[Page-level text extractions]
* * *
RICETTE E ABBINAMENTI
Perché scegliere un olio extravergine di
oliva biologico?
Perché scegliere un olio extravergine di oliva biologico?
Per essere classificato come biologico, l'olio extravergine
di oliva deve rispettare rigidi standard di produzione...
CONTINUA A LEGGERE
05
* * *
INSTRUCTIONS TO FOLLOW
Output nothing but the lines from the one with "Perché scegliere un olio extravergine di oliva" through the last line above, each exactly as it stands.

WRITTEN RESPONSE
Perché scegliere un olio extravergine di oliva biologico?
Per essere classificato come biologico, l'olio extravergine
di oliva deve rispettare rigidi standard di produzione...
CONTINUA A LEGGERE
05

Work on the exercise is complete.